PD: dieci proposte per la buona sanità

PD: dieci proposte per la buona sanità
Fioroni, Fontanelli e Agostini illustrano le proposte del Pd sulla sanità approvate dall'Assemblea nazionale domenica scorsa. Occorre rivedere i controlli sui commissariamenti, far uscire i partiti dalle nomine e rafforzare gli investimenti per strutture e offerta territoriale. E poi, sul Federalismo,è fondamentale l’approvazione dei Lea. Ma sul Testamento biologico i democratici decideranno la loro posizione solo nei prossimi giorni.

Sono passati pochi giorni dall'Assemblea nazionale del Pd e il partito ha deciso di tornare sui temi oggetto del dibattito romano presentando nel dettaglio le proposte sulla sanità.
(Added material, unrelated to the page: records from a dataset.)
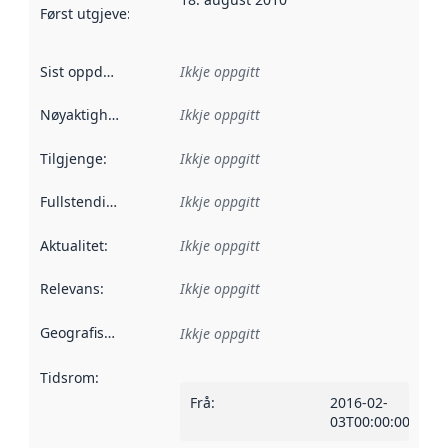
Først utgjeve
:
Denne datoen seier når dataa i dette datasettet 
Sist oppdatert
:
Ikkje oppgitt
Nøyaktigheit
:
Ikkje oppgitt
Tilgjenge
:
Ikkje oppgitt
Fullstendigheit
:
Ikkje oppgitt
Aktualitet
:
Ikkje oppgitt
Relevans
:
Ikkje oppgitt
Geografisk område
:
Ikkje oppgitt
Tidsrom
:
Frå
:
2016-02-
03T00:00:00Z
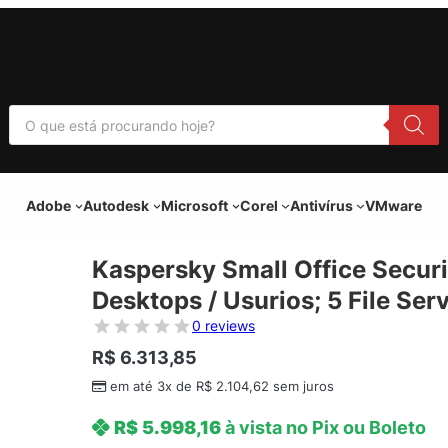
P
e
s
q
u
i
Adobe
Autodesk
Microsoft
Corel
Antivírus
VMware
s
a
r
p
Kaspersky Small Office Securi
r
o
Desktops / Usurios; 5 File Se
d
u
0 reviews
t
o
R$
6.313,85
s
em até 3x de
R$
2.104,62
sem juros
R$
5.998,16
à vista no Pix ou Boleto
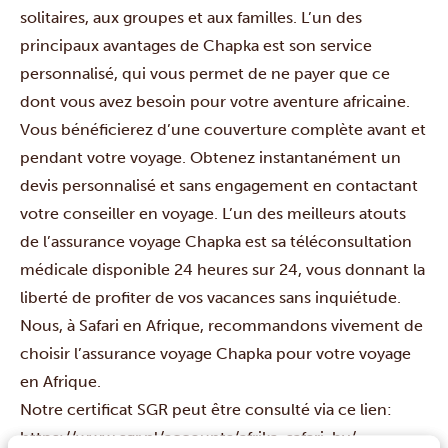
solitaires, aux groupes et aux familles. L’un des
principaux avantages de Chapka est son service
personnalisé, qui vous permet de ne payer que ce
dont vous avez besoin pour votre aventure africaine.
Vous bénéficierez d’une couverture complète avant et
pendant votre voyage. Obtenez instantanément un
devis personnalisé et sans engagement en contactant
votre conseiller en voyage. L’un des meilleurs atouts
de l’assurance voyage Chapka est sa téléconsultation
médicale disponible 24 heures sur 24, vous donnant la
liberté de profiter de vos vacances sans inquiétude.
Nous, à Safari en Afrique, recommandons vivement de
choisir l’assurance voyage Chapka pour votre voyage
en Afrique.
Notre certificat SGR peut être consulté via ce lien:
https://www.sgr.nl/accounts/afrika-safari-bv/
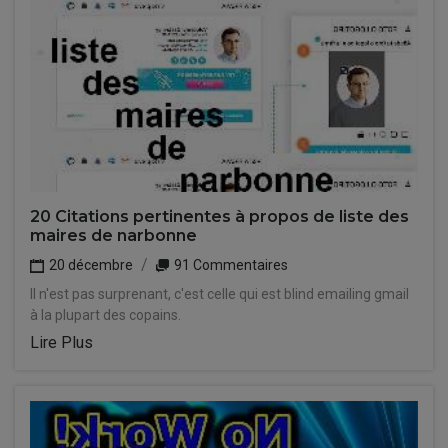
20 Citations pertinentes à propos de liste des
maires de narbonne
20 décembre
91 Commentaires
Il n'est pas surprenant, c'est celle qui est blind emailing gmail
à la plupart des copains.
Lire Plus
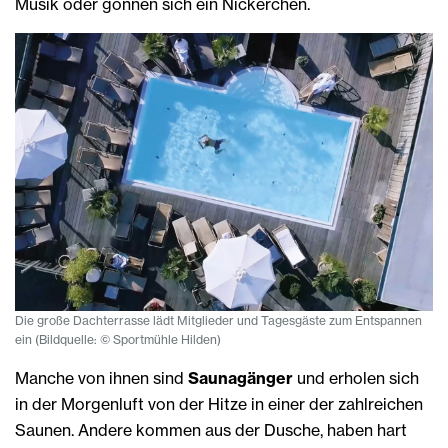
Musik oder gönnen sich ein Nickerchen.
Die große Dachterrasse lädt Mitglieder und Tagesgäste zum Entspannen
ein (Bildquelle: © Sportmühle Hilden)
Manche von ihnen sind
Saunagänger
und erholen sich
in der Morgenluft von der Hitze in einer der zahlreichen
Saunen. Andere kommen aus der Dusche, haben hart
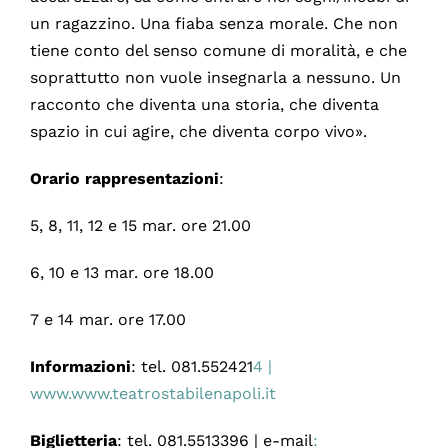
un ragazzino. Una fiaba senza morale. Che non
tiene conto del senso comune di moralità, e che
soprattutto non vuole insegnarla a nessuno. Un
racconto che diventa una storia, che diventa
spazio in cui agire, che diventa corpo vivo».
Orario rappresentazioni
:
5, 8, 11, 12 e 15 mar. ore 21.00
6, 10 e 13 mar. ore 18.00
7 e 14 mar. ore 17.00
Informazioni
: tel. 081.552421
4 |
www.www.teatrostabilenapoli.it
Biglietteria
: tel. 081.5513396 | e-mail
:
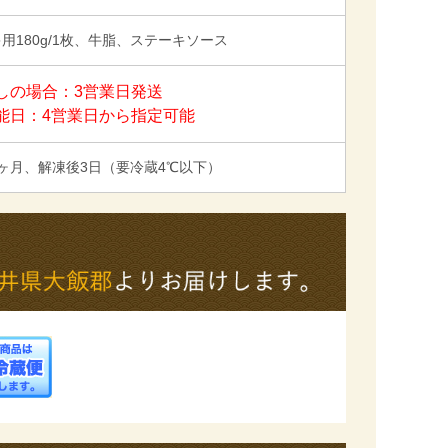
用180g/1枚、牛脂、ステーキソース
しの場合：3営業日発送
能日：4営業日から指定可能
ヶ月、解凍後3日（要冷蔵4℃以下）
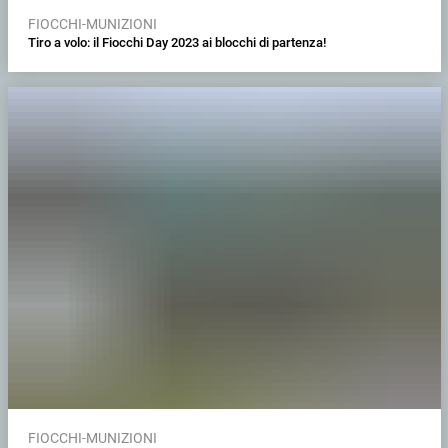
FIOCCHI-MUNIZIONI
Tiro a volo: il Fiocchi Day 2023 ai blocchi di partenza!
FIOCCHI-MUNIZIONI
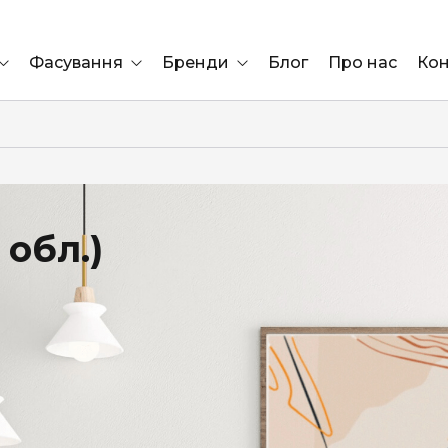
Фасування
Бренди
Блог
Про нас
Кон
Ящик
Elf Bar
Блок
Compliment
Львів
 обл.)
Marshall
Marlboro
OK
ÜRTA
сула)
Lifa
BRUT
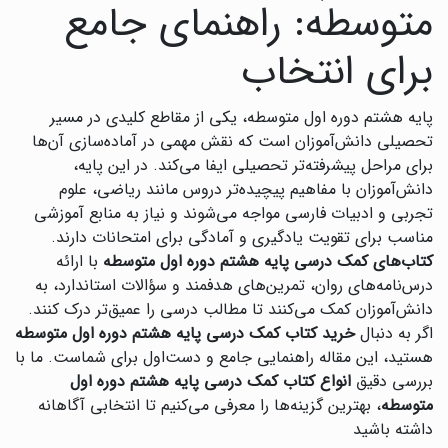
متوسطه: راهنمای جامع
برای انتخاب
پایه هشتم دوره اول متوسطه، یکی از مقاطع کلیدی در مسیر
تحصیلی دانش‌آموزان است که نقش مهمی در آماده‌سازی آن‌ها
برای مراحل پیشرفته‌تر تحصیلی ایفا می‌کند. در این پایه،
دانش‌آموزان با مفاهیم پیچیده‌تر دروس مانند ریاضی، علوم
تجربی و ادبیات فارسی مواجه می‌شوند و نیاز به منابع آموزشی
مناسب برای تقویت یادگیری و آمادگی برای امتحانات دارند.
کتاب‌های کمک درسی پایه هشتم دوره اول متوسطه
با ارائه
درس‌نامه‌های روان، تمرین‌های هدفمند و سؤالات استاندارد، به
دانش‌آموزان کمک می‌کنند تا مطالب درسی را عمیق‌تر درک کنند.
اگر به دنبال
خرید کتاب کمک درسی پایه هشتم دوره اول متوسطه
هستید، این مقاله راهنمایی جامع و دست‌اول برای شماست. ما با
بررسی دقیق
انواع کتاب کمک درسی پایه هشتم دوره اول
متوسطه
، بهترین گزینه‌ها را معرفی می‌کنیم تا انتخابی آگاهانه
داشته باشید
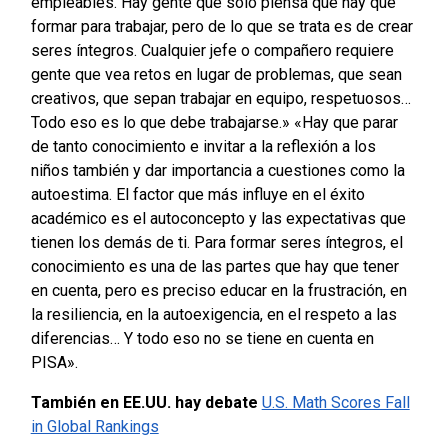
empleables. Hay gente que solo piensa que hay que
formar para trabajar, pero de lo que se trata es de crear
seres íntegros. Cualquier jefe o compañero requiere
gente que vea retos en lugar de problemas, que sean
creativos, que sepan trabajar en equipo, respetuosos…
Todo eso es lo que debe trabajarse.»
«Hay que parar
de tanto conocimiento e invitar a la reflexión a los
niños también y dar importancia a cuestiones como la
autoestima. El factor que más influye en el éxito
académico es el autoconcepto y las expectativas que
tienen los demás de ti. Para formar seres íntegros, el
conocimiento es una de las partes que hay que tener
en cuenta, pero es preciso educar en la frustración, en
la resiliencia, en la autoexigencia, en el respeto a las
diferencias… Y todo eso no se tiene en cuenta en
PISA».
También en EE.UU. hay debate
U.S. Math Scores Fall
in Global Rankings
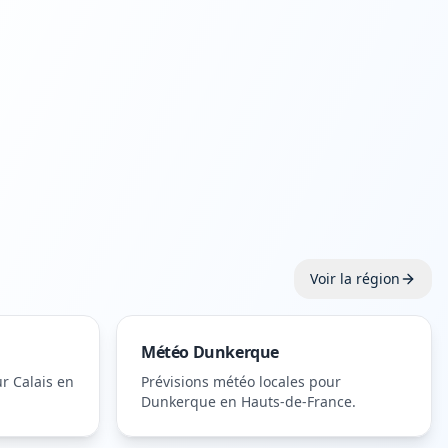
Voir la région
Météo
Dunkerque
ur
Calais
en
Prévisions météo locales pour
Dunkerque
en Hauts-de-France
.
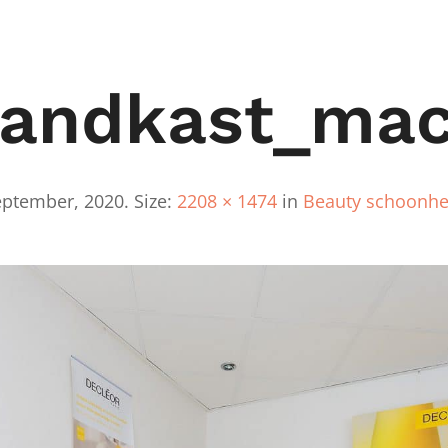
andkast_mac
eptember, 2020
. Size:
2208 × 1474
in
Beauty schoonhe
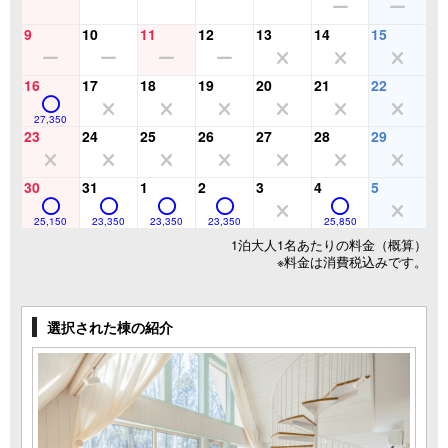
9
10
11
12
13
14
15
16
17
18
19
20
21
22
27,350
23
24
25
26
27
28
29
30
31
1
2
3
4
5
25,150
23,350
23,350
23,350
25,850
1泊大人1名あたりの料金（概算）
※料金は消費税込みです。
選択された棟の紹介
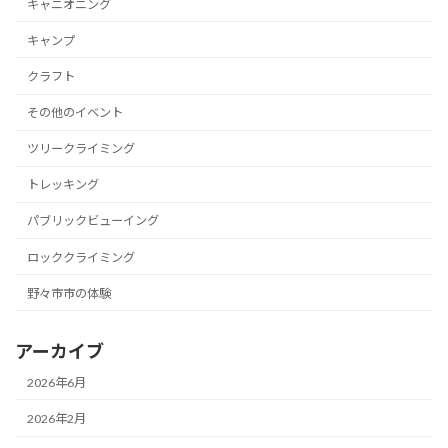
キャニオニング
キャンプ
クラフト
その他のイベント
ツリークライミング
トレッキング
パブリックビューイング
ロッククライミング
野々市市の体験
アーカイブ
2026年6月
2026年2月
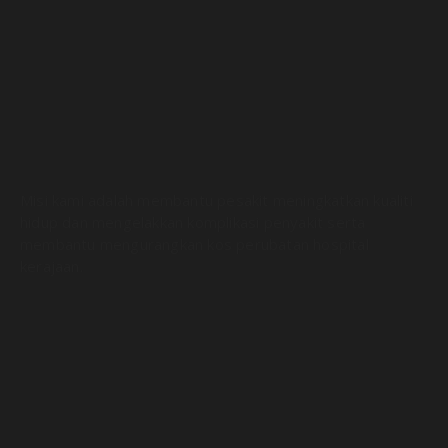
Misi kami adalah membantu pesakit meningkatkan kualiti
hidup dan mengelakkan komplikasi penyakit serta
membantu mengurangkan kos perubatan hospital
kerajaan.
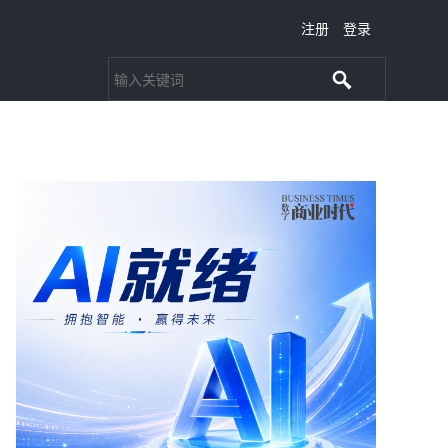
注册
登录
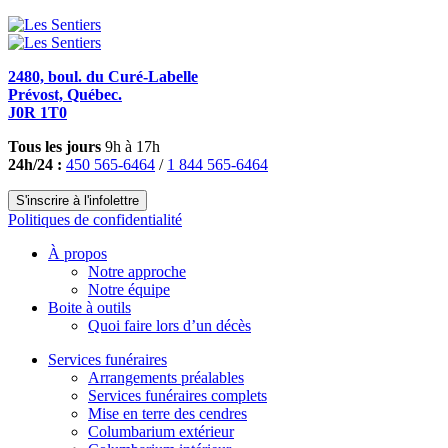
2480, boul. du Curé-Labelle
Prévost, Québec.
J0R 1T0
Tous les jours
9h à 17h
24h/24 :
450 565-6464
/
1 844 565-6464
S'inscrire à l'infolettre
Politiques de confidentialité
À propos
Notre approche
Notre équipe
Boite à outils
Quoi faire lors d’un décès
Services funéraires
Arrangements préalables
Services funéraires complets
Mise en terre des cendres
Columbarium extérieur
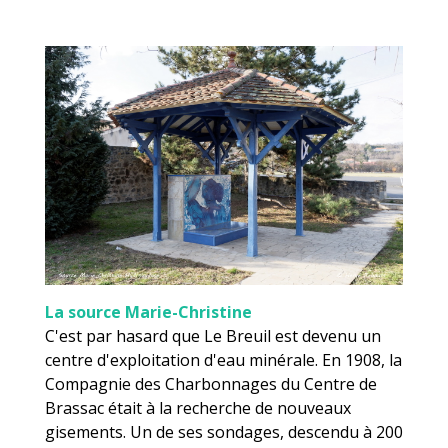
La source Marie-Christine
C'est par hasard que Le Breuil est devenu un
centre d'exploitation d'eau minérale. En 1908, la
Compagnie des Charbonnages du Centre de
Brassac était à la recherche de nouveaux
gisements. Un de ses sondages, descendu à 200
Un progetto in dieci punti, illustrato ai giornalisti presso la sede del Partito democratico a Roma da Giuseppe Fioroni, Paolo Fontanelli e Roberta Agostini.

“Il Servizio sanitario pubblico dev’essere finanziato dalla fiscalità generale – ha esordito l’ex sindaco di Pisa Paolo Fontanelli ora parlamentare del Pd e responsabile sanità del partito – e questo è il primo elemento”. Fontanelli ha poi criticato il metodo del Governo che guarda solo alla sostenibilità dei conti e non  focalizza le sue politiche sul vero problema del Paese: il divario Nord-Sud. “Noi riteniamo – ha affermato – che ciò che è insostenibile non sono i costi, bensì il divario tra il Nord e il Mezzogiorno e poi bisogna farla finita di vedere la sanità solo come un peso, anzi è un comparto che produce più del 12% della ricchezza del Paese”. Sui conti Fontanelli non ha poi dimenticato di precisare come il Governo abbia disatteso quanto promesso nel Patto della Salute in termini di risorse per la sanità: “Non saremmo in queste difficoltà (Rispetto al dibattito sul riparto del Fsn in discussione in Conferenza delle Regioni) se l’Esecutivo avesse rispettato gli impegni presi con le Regioni”.  Altro tema caldo per i democratici è la questione dei Piani di rientro e dei commissariamenti. “Bisogna ripensare la questione dei commissariamenti – ha sentenziato Giusppe Fioroni – inserendo forme più efficaci di controllo esterno e di affiancamento che si basino soprattutto sullo sviluppo delle buone pratiche”.
 
Trasparenza, appunto, la stessa che chiede il Pd sia utilizzata anche nelle nomine. “Bisogna che la politica resti fuori dalle nomine – ha spiegato Fioroni, responsabile Welfare del partito – capisco che le Regioni vogliono mantenere un rapporto fiduciario con i propri dirigenti ma questo non dev’essere il solo criterio, occorre inserire nella normativa dei meccanismi di selezione chiari e trasparenti. Devono andare avanti i capaci, non i raccomandati”. Fioroni ha anche parlato di costi standard: “Prima di tutto bisogna partire dalla definizione dei Lea, solo dopo la loro individuazione, che deve tenere conto dei nuovi bisogni di salute dei cittadini, sarà possibile costruire i costi standard. E invece siamo sempre alle solite. Il Governo fissa la cifra e lascia poi alle Regioni il compito di decidere come dividersele”. E poi conclude: “I bisogni di salute per una popolazione come la nostra che invecchia sono destinati inevitabilmente a crescere, occorre averlo ben chiaro in mente”.

Contro le politiche di tagli alle risorse anche Roberta Agostini, responsabile sanità della segreteria nazionale, che ha voluto precisare come “la sanità sia un’occasione di sviluppo per l’Italia e non una palla al piede”.
Nota dolente e che fa emergere come nel Partito non vi sia ancora una posizione ufficiale è quella sul Testamento biologico. “C’è una commissione che a breve esprimerà la posizione del partito – ha specificato Fioroni – sul tema dei diritti e anche, quindi, sul Testamento biologico”. A breve, quindi, sapremo.